Given entries section start

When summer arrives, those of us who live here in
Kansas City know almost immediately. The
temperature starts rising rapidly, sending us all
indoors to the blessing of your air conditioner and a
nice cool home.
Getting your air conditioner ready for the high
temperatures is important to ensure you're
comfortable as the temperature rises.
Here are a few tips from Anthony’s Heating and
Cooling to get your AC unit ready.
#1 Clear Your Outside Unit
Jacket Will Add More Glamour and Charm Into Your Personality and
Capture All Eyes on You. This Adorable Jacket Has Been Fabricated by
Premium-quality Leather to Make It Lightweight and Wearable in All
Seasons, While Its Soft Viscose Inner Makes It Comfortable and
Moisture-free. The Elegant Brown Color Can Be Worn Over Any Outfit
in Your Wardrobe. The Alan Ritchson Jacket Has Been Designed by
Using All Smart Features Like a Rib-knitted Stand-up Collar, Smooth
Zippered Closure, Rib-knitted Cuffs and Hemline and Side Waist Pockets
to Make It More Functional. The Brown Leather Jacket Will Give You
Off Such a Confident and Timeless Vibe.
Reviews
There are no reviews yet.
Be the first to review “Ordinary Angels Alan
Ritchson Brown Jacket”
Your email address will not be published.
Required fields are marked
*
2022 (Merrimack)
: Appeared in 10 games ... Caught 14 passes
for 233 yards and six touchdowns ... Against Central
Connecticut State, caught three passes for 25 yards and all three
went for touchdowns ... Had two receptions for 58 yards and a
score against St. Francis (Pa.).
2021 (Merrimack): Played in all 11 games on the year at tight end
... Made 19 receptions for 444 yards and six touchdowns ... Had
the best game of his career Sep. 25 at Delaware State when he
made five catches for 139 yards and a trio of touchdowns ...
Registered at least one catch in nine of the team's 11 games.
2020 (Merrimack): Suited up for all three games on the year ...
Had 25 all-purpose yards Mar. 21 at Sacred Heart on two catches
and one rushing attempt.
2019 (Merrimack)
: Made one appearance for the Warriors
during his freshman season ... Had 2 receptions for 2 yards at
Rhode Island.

Given entries section end

Your objective → If a line of the data above contains "catches", copy it out.

Answer for this exercise →
made five catches for 139 yards and a trio of touchdowns ...
Had 25 all-purpose yards Mar. 21 at Sacred Heart on two catches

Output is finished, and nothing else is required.